Très remarqué lors du dernier Festival de Cannes (sélection Un certain regard), « Le royaume », de Julien Colonna, est un premier film impressionnant, à la fois chronique familiale et thriller haletant.
La Corse est de plus en plus souvent à l’affiche des cinémas, personnage en soi entre ombre et lumière, splendeurs naturelles et violents règlements de comptes. Après « Borgo », de Stéphane Demoustier, et « A son image », de Thierry de Peretti, Julien Colonna nous fait pénétrer une nouvelle fois dans un monde criminel obéissant à ses propres règles ancestrales, implacables. « Le royaume » du titre est celui d’une famille dont le père est un gangster, souvent éloigné de sa fille adolescente pour mieux la protéger.
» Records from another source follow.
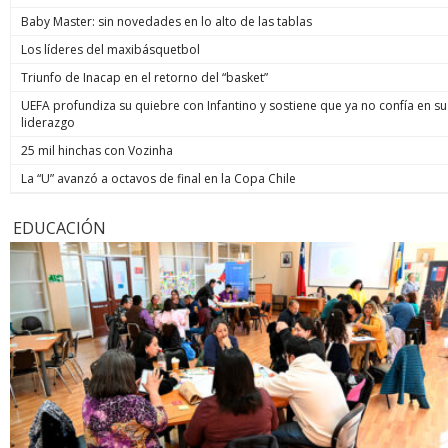
Baby Master: sin novedades en lo alto de las tablas
Los líderes del maxibásquetbol
Triunfo de Inacap en el retorno del “basket”
UEFA profundiza su quiebre con Infantino y sostiene que ya no confía en su
liderazgo
25 mil hinchas con Vozinha
La “U” avanzó a octavos de final en la Copa Chile
EDUCACIÓN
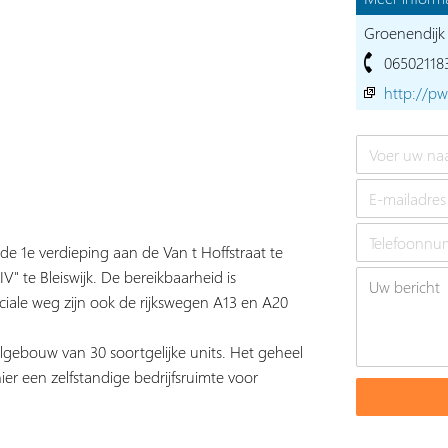
Groenendijk
06502118
http://p
de 1e verdieping aan de Van t Hoffstraat te
IV" te Bleiswijk. De bereikbaarheid is
ciale weg zijn ook de rijkswegen A13 en A20
lgebouw van 30 soortgelijke units. Het geheel
er een zelfstandige bedrijfsruimte voor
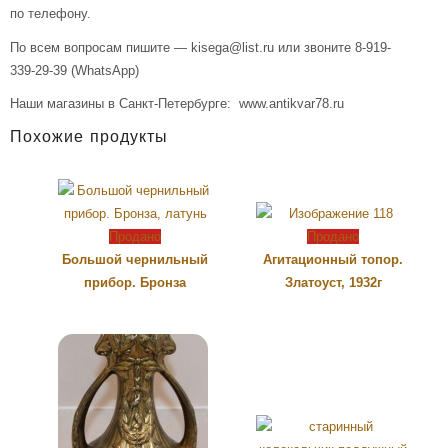
по телефону.
По всем вопросам пишите — kisega@list.ru или звоните 8-919-
339-29-39 (WhatsApp)
Наши магазины в Санкт-Петербурге: www.antikvar78.ru
Похожие продукты
Продано
Продано
Большой чернильный
Агитационный топор.
прибор. Бронза
Златоуст, 1932г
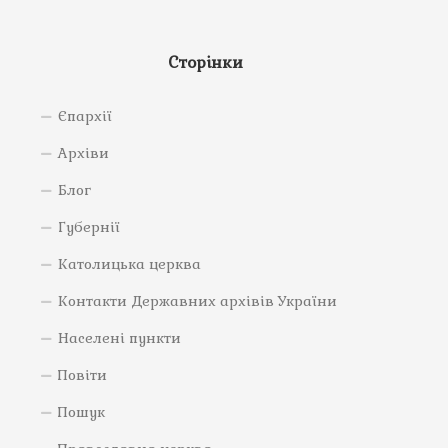
Сторінки
Єпархії
Архіви
Блог
Губернії
Католицька церква
Контакти Державних архівів України
Населені пункти
Повіти
Пошук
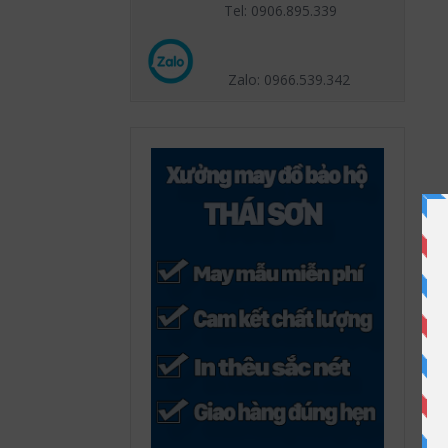
Tel: 0906.895.339
Zalo: 0966.539
.342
Nous sommes en 1995, en pleine guerre des gangs, et la jeune fille va peu à peu découvrir le vrai visage de son géniteur, aussi tendre en privé qu’il peut être terrifiant pour ceux qui s’en prennent à ses affaires. Contre la volonté de son paternel, elle va se glisser dans sa planque, petite souris domestique tentant de se faire adopter par une bande de gros durs…
« Le royaume » est la fois la chronique subtile d’un amour filial chaotique et un film d’action intense dont on comprend rapidement qu’il ne peut se terminer que dans un bain de sang. Acteur non professionnel (il est agriculteur et guide de montagne !) Saveriu Santucci interprète avec force le personnage principal. Sa fille de cinéma, Ghjuvanna Benedetti, est, elle aussi, une révélation spectaculaire, dont le regard perçant nous poursuit longtemps après la projection. Comme dans « Borgo », le reste de la distribution est parfait, réunissant des « gueules » qui ne doivent rien à la caricature. Scénariste (avec Jeanne Herry), metteur en scène, directeur d’acteurs : pour son premier long-métrage, Julien Colonna vise juste et atteint parfaitement sa cible.